Sadeas miró a Dalinar, poniendo los ojos en blanco.

—Gran parte de
El camino de los reyes
está organizado como ese párrafo que te he citado —dijo Dalinar—. Una metáfora de la vida de Nohadon: un acontecimiento real convertido en ejemplo. Los llama las cuarenta parábolas.

—¿Y son todas tan ridículas?

—Creo que esta es preciosa —dijo Dalinar en voz baja.

—No lo dudo. Siempre te han gustado las historias sentimentales. —Alzó una mano—. También pretendía ser un cumplido.

—¿Más o menos?

—Exactamente. Dalinar, amigo mío, siempre has sido emocional. Eso te vuelve genuino. También puede interponerse en el pensamiento racional, pero mientras siga impulsándote a salvarme la vida, creo que puedo convivir con ello. —Se rascó la barbilla—. Supongo que, por definición, tiene que ser así, ¿no?

—Supongo.

—Los otros altos príncipes dicen que eres demasiado estirado. Sin duda puedes ver por qué.

—Yo… —¿Qué podía decir?—. No pretendo serlo.

—Bueno, los provocas. Mira, por ejemplo, la forma en que te niegas a reaccionar a sus discusiones o insultos.

—Protestar simplemente atrae la atención sobre el tema —dijo Dalinar—. La mejor defensa del carácter es la acción correcta. Hazte amigo de la virtud y puedes esperar ser tratado adecuadamente por aquellos que te rodean.

—¿Ves?

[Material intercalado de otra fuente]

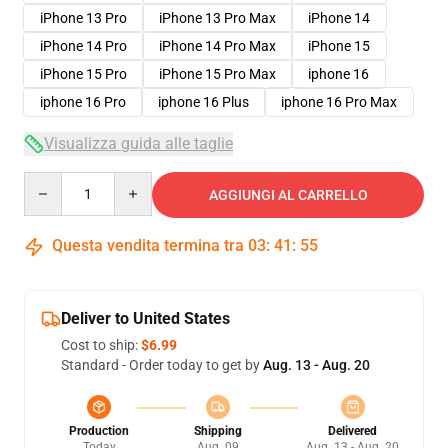
iPhone 13 Pro
iPhone 13 Pro Max
iPhone 14
iPhone 14 Pro
iPhone 14 Pro Max
iPhone 15
iPhone 15 Pro
iPhone 15 Pro Max
iphone 16
iphone 16 Pro
iphone 16 Plus
iphone 16 Pro Max
Visualizza guida alle taglie
Quantity
AGGIUNGI AL CARRELLO
Questa vendita termina tra
03
:
41
:
54
Deliver to United States
Cost to ship:
$6.99
Standard - Order today to get by
Aug. 13 - Aug. 20
Production
Shipping
Delivered
Today
Aug. 09
Aug. 13 - Aug. 20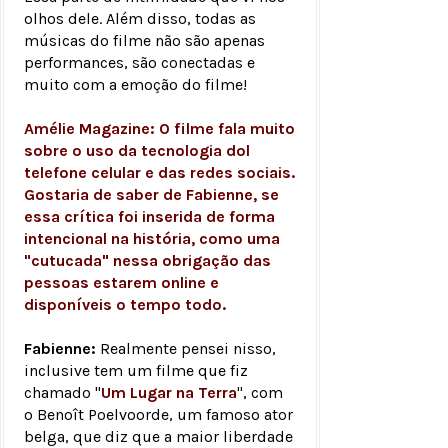
olhos dele. Além disso, todas as
músicas do filme não são apenas
performances, são conectadas e
muito com a emoção do filme!
Amélie Magazine: O filme fala muito
sobre o uso da tecnologia dol
telefone celular e das redes sociais.
Gostaria de saber de Fabienne, se
essa crítica foi inserida de forma
intencional na história, como uma
"cutucada" nessa obrigação das
pessoas estarem online e
disponíveis o tempo todo.
Fabienne:
Realmente pensei nisso,
inclusive tem um filme que fiz
chamado "
Um Lugar na Terra
", com
o Benoît Poelvoorde, um famoso ator
belga, que diz que a maior liberdade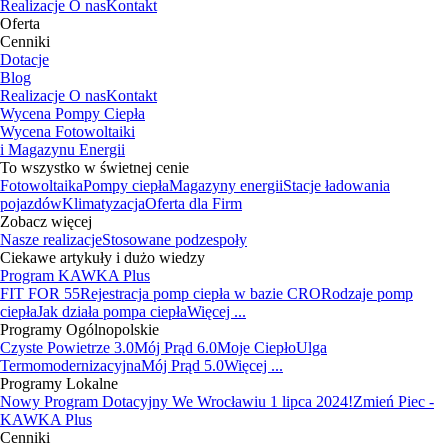
Realizacje
O nas
Kontakt
Oferta
Cenniki
Dotacje
Blog
Realizacje
O nas
Kontakt
Wycena Pompy Ciepła
Wycena Fotowoltaiki
i Magazynu Energii
To wszystko w świetnej cenie
Fotowoltaika
Pompy ciepła
Magazyny energii
Stacje ładowania
pojazdów
Klimatyzacja
Oferta dla Firm
Zobacz więcej
Nasze realizacje
Stosowane podzespoły
Ciekawe artykuły i dużo wiedzy
Program KAWKA Plus
FIT FOR 55
Rejestracja pomp ciepła w bazie CRO
Rodzaje pomp
ciepła
Jak działa pompa ciepła
Więcej ...
Programy Ogólnopolskie
Czyste Powietrze 3.0
Mój Prąd 6.0
Moje Ciepło
Ulga
Termomodernizacyjna
Mój Prąd 5.0
Więcej ...
Programy Lokalne
Nowy Program Dotacyjny We Wrocławiu 1 lipca 2024!
Zmień Piec -
KAWKA Plus
Cenniki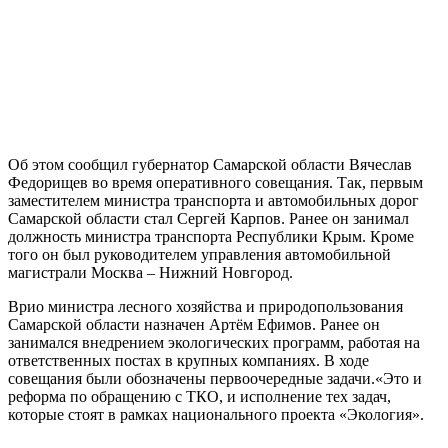
Об этом сообщил губернатор Самарской области Вячеслав
Федорищев во время оперативного совещания. Так, первым
заместителем министра транспорта и автомобильных дорог
Самарской области стал Сергей Карпов. Ранее он занимал
должность министра транспорта Республики Крым. Кроме
того он был руководителем управления автомобильной
магистрали Москва – Нижний Новгород.
Врио министра лесного хозяйства и природопользования
Самарской области назначен Артём Ефимов. Ранее он
занимался внедрением экологических программ, работая на
ответственных постах в крупных компаниях. В ходе
совещания были обозначены первоочередные задачи.«Это и
реформа по обращению с ТКО, и исполнение тех задач,
которые стоят в рамках национального проекта «Экология».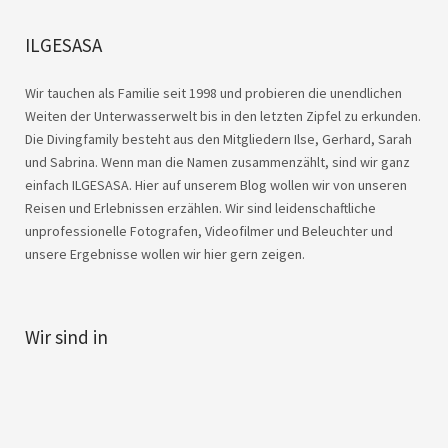
ILGESASA
Wir tauchen als Familie seit 1998 und probieren die unendlichen
Weiten der Unterwasserwelt bis in den letzten Zipfel zu erkunden.
Die Divingfamily besteht aus den Mitgliedern Ilse, Gerhard, Sarah
und Sabrina. Wenn man die Namen zusammenzählt, sind wir ganz
einfach ILGESASA. Hier auf unserem Blog wollen wir von unseren
Reisen und Erlebnissen erzählen. Wir sind leidenschaftliche
unprofessionelle Fotografen, Videofilmer und Beleuchter und
unsere Ergebnisse wollen wir hier gern zeigen.
Wir sind in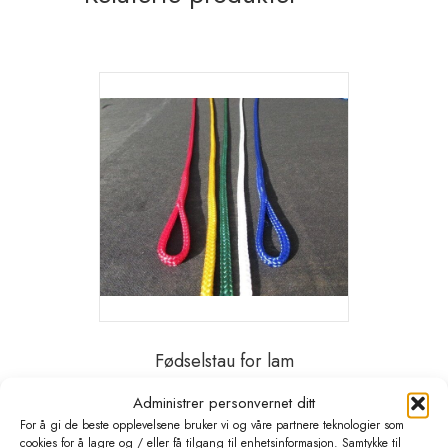
Fødselstau for lam
kr
99,00
eks. MVA
Administrer personvernet ditt
Dette
For å gi de beste opplevelsene bruker vi og våre partnere teknologier som
cookies for å lagre og / eller få tilgang til enhetsinformasjon. Samtykke til
Velg alternativ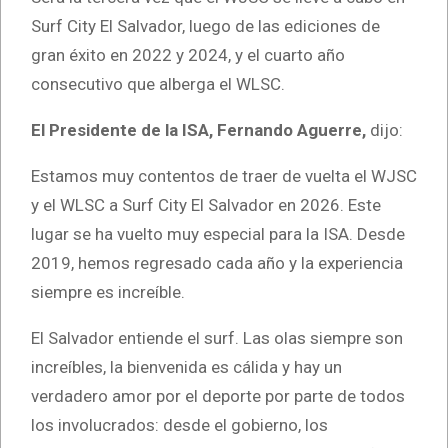
Surf City El Salvador, luego de las ediciones de
gran éxito en 2022 y 2024, y el cuarto año
consecutivo que alberga el WLSC.
El Presidente de la ISA, Fernando Aguerre,
dijo:
Estamos muy contentos de traer de vuelta el WJSC
y el WLSC a Surf City El Salvador en 2026. Este
lugar se ha vuelto muy especial para la ISA. Desde
2019, hemos regresado cada año y la experiencia
siempre es increíble.
El Salvador entiende el surf. Las olas siempre son
increíbles, la bienvenida es cálida y hay un
verdadero amor por el deporte por parte de todos
los involucrados: desde el gobierno, los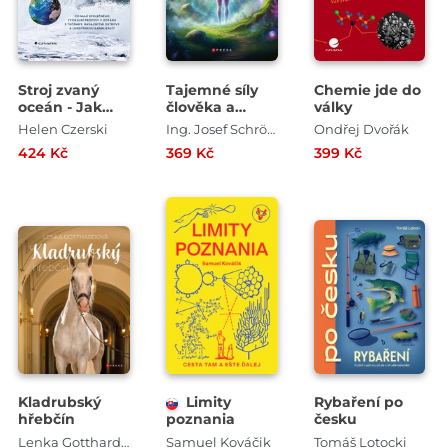
Stroj zvaný
Tajemné síly
Chemie jde do
oceán - Jak
člověka a
války
moře a oceány
přírody
Helen Czerski
Ing. Josef Schrötter
Ondřej Dvořák
ovlivňují náš
424 Kč
369 Kč
399 Kč
svět
Kladrubský
Limity
Rybaření po
hřebčín
poznania
česku
Lenka Gotthardová
Samuel Kováčik
Tomáš Lotocki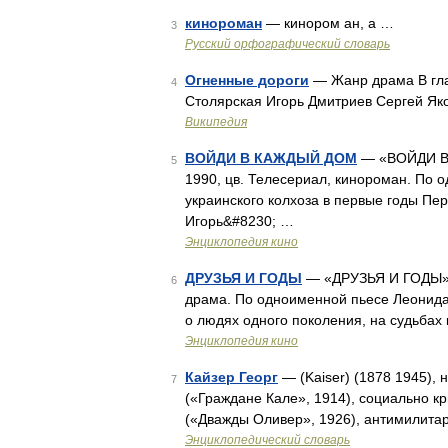
кинороман
— кинором ан, а …
3
Русский орфографический словарь
Огненные дороги
— Жанр драма В гла
4
Столярская Игорь Дмитриев Сергей Я
Википедия
ВОЙДИ В КАЖДЫЙ ДОМ
— «ВОЙДИ В 
5
1990, цв. Телесериал, кинороман. По
украинского колхоза в первые годы Пе
Игорь&#8230; …
Энциклопедия кино
ДРУЗЬЯ И ГОДЫ
— «ДРУЗЬЯ И ГОДЫ», 
6
драма. По одноименной пьесе Леонида
о людях одного поколения, на судьбах
Энциклопедия кино
Кайзер Георг
— (Kaiser) (1878 1945),
7
(«Граждане Кале», 1914), социально кр
(«Дважды Оливер», 1926), антимилитар
Энциклопедический словарь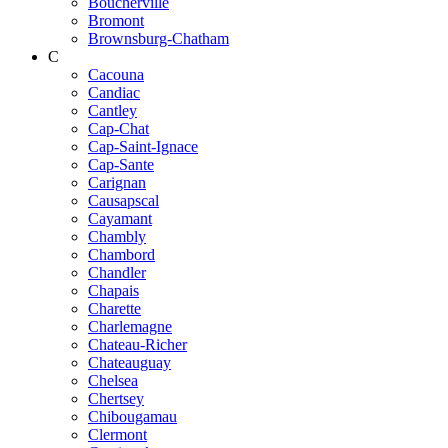
Boucherville
Bromont
Brownsburg-Chatham
C
Cacouna
Candiac
Cantley
Cap-Chat
Cap-Saint-Ignace
Cap-Sante
Carignan
Causapscal
Cayamant
Chambly
Chambord
Chandler
Chapais
Charette
Charlemagne
Chateau-Richer
Chateauguay
Chelsea
Chertsey
Chibougamau
Clermont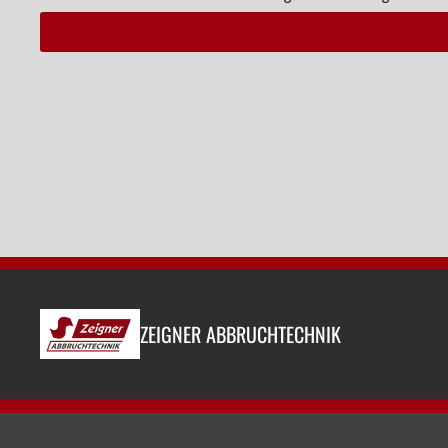
Alternative:
ZEIGNER ABBRUCHTECHNIK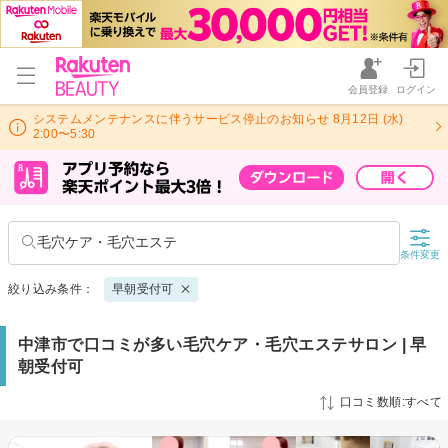
会員登録
ログイン
システムメンテナンスに伴うサービス停止のお知らせ 8月12日 (水)
2:00〜5:30
毛穴ケア・毛穴エステ
条件変更
絞り込み条件：
早朝受付可
中津市で口コミが多い毛穴ケア・毛穴エステサロン | 早
朝受付可
口コミ数順:すべて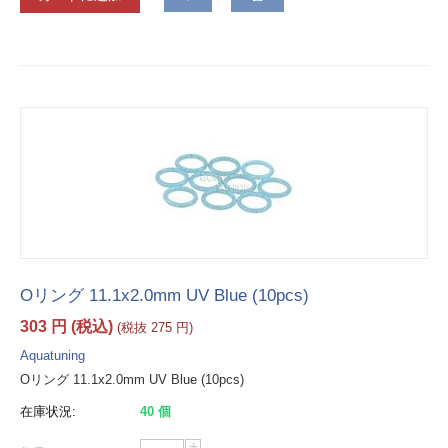
Oリング 11.1x2.0mm UV Blue (10pcs)
303
円
(税込)
(税抜
275
円
)
Aquatuning
Oリング 11.1x2.0mm UV Blue (10pcs)
在庫状況:
40 個
+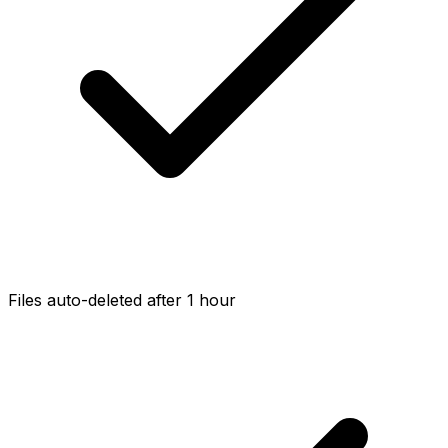
Files auto-deleted after 1 hour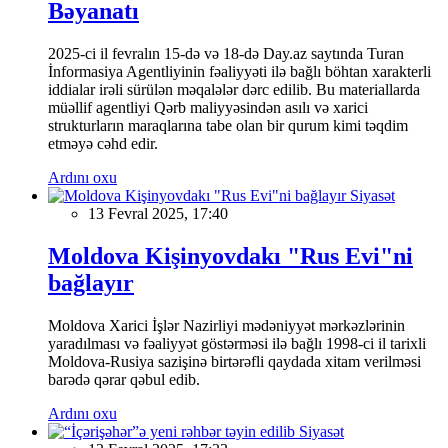
Bəyanatı
2025-ci il fevralın 15-də və 18-də Day.az saytında Turan
İnformasiya Agentliyinin fəaliyyəti ilə bağlı böhtan xarakterli
iddialar irəli sürülən məqalələr dərc edilib. Bu materiallarda
müəllif agentliyi Qərb maliyyəsindən asılı və xarici
strukturların maraqlarına tabe olan bir qurum kimi təqdim
etməyə cəhd edir.
Ardını oxu
Siyasət
13 Fevral 2025, 17:40
Moldova Kişinyovdakı "Rus Evi"ni
bağlayır
Moldova Xarici İşlər Nazirliyi mədəniyyət mərkəzlərinin
yaradılması və fəaliyyət göstərməsi ilə bağlı 1998-ci il tarixli
Moldova-Rusiya sazişinə birtərəfli qaydada xitam verilməsi
barədə qərar qəbul edib.
Ardını oxu
Siyasət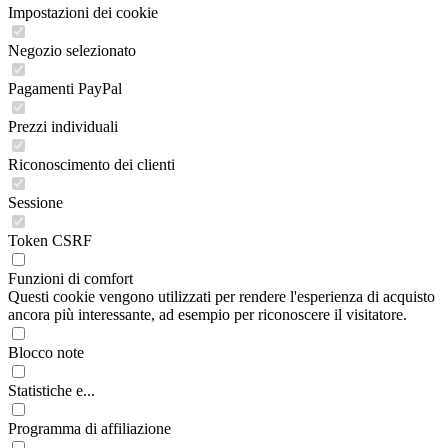
Impostazioni dei cookie
Negozio selezionato
Pagamenti PayPal
Prezzi individuali
Riconoscimento dei clienti
Sessione
Token CSRF
Funzioni di comfort
Questi cookie vengono utilizzati per rendere l'esperienza di acquisto
ancora più interessante, ad esempio per riconoscere il visitatore.
Blocco note
Statistiche e...
Programma di affiliazione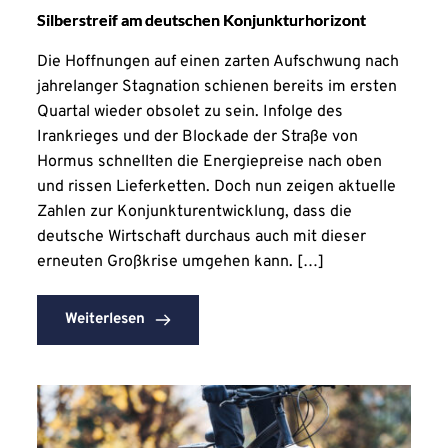
Silberstreif am deutschen Konjunkturhorizont
Die Hoffnungen auf einen zarten Aufschwung nach
jahrelanger Stagnation schienen bereits im ersten
Quartal wieder obsolet zu sein. Infolge des
Irankrieges und der Blockade der Straße von
Hormus schnellten die Energiepreise nach oben
und rissen Lieferketten. Doch nun zeigen aktuelle
Zahlen zur Konjunkturentwicklung, dass die
deutsche Wirtschaft durchaus auch mit dieser
erneuten Großkrise umgehen kann. […]
Weiterlesen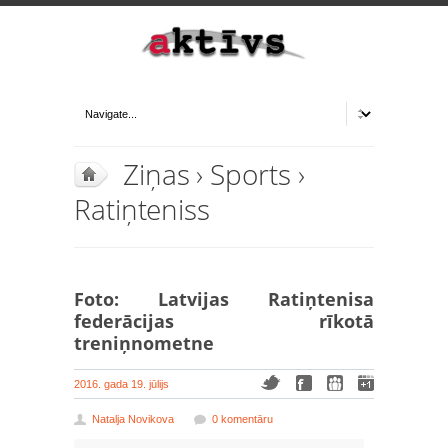
Ziņas
›
Sports
›
Ratiņteniss
Foto: Latvijas Ratiņtenisa
federācijas rīkotā
treniņnometne
2016. gada 19. jūlijs
Natalja Novikova
0 komentāru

Ahí lo tienes —dijo Sadeas—. ¿Quién habla así?

—Dalinar —respondió Elhokar, aunque seguía contemplando el duelo—. Y mi padre.

—Exactamente —dijo Sadeas—. Dalinar, amigo, los demás simplemente no pueden aceptar que las cosas que dices vayan en serio. Asumen que estás actuando.

—¿Y tú? ¿Qué piensas de mí?

—Puedo ver la verdad.

—¿Y es…?

—Que eres un mojigato estirado —dijo Sadeas de buen humor—. Pero lo haces honestamente.

—Estoy seguro de que eso también es un cumplido.

—Lo cierto es que esta vez intento molestarte. —Sadeas alzó la copa de vino ante Dalinar.